Certainly, I’ll be leaning on my education and relative economic privilege as I look for a job, here or elsewhere. But how much of that is actually my choice? And what of the people who live here, but have fewer educational credentials or marketable skills? Though I don’t know of any research on it, I’d bet that the rise of the two-career household is no small part of the migration from smaller cities to larger ones. As limited as economic opportunities are for one in Albany, imagine how hard it is to fill two careers, especially in specialized fields, as the new economy increasingly demands. And if the situation is frustrating in Albany, it’s worse in Utica and Rochester and Syracuse and Binghamton and Buffalo and Dayton and Rockford and Des Moines and Milwaukee.
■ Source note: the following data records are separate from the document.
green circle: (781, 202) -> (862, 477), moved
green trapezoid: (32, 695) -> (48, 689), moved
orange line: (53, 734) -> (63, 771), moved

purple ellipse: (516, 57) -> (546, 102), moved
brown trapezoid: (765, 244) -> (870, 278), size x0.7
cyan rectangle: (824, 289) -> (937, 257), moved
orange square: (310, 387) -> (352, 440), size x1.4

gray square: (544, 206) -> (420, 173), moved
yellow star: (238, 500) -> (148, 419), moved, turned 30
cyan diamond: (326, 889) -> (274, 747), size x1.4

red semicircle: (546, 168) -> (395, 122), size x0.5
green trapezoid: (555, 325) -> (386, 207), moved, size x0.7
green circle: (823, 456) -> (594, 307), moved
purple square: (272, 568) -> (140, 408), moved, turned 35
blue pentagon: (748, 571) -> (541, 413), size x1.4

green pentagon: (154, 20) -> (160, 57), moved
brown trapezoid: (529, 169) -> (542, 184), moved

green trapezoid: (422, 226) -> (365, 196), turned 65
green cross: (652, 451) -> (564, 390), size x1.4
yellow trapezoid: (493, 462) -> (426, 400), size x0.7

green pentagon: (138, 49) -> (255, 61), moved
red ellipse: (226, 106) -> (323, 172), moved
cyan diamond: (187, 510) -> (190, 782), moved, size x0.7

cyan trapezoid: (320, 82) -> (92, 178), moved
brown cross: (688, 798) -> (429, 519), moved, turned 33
And that’s (the largest part of) why I support system-level, not protectionist, solutions to the gentrification and affordability crisis. Because there are no other options. In his classic of thoughtful Millenial urbanism, “There’s Basically No Way Not to Be a Gentrifier,” Daniel Kay Hertz wrote that systemic forces, and primarily our country’s dysfunctional approach to housing policy, are largely responsible for what we call gentrification,
And [that is] why none of your personal decisions about where or how to live will have any effect on gentrification. Being considerate to your neighbors might make you a good person, but I’d like to suggest that you have another kind of responsibility: to be aware of these underlying systemic processes and use what social and political power you have to change them.
It is (or should be) rare to accuse the contemporary Left of ignoring social, structural, and institutional forces in favor of personalized jeremiads, but that seems to be sadly where we are in terms of urban, housing, and neighborhood policy. Lisa Gray-Garcia may not be representative of the broader Left conversation on these issues, but her extremism does point to the failures of the Left’s conventional wisdom on the topic. Her solution–and the solutions of the current urban Left–is, in the end, no solution at all, as the ongoing escalation of urban housing prices so obviously demonstrates. The Left is often accused of not having ideas about how to solve the urban housing crisis, but that’s not exactly accurate. There are ideas. Those ideas just don’t quite make it all the way to the status of solutions. We need better ideas, and we need to make sure their first principle is inclusion of all who need.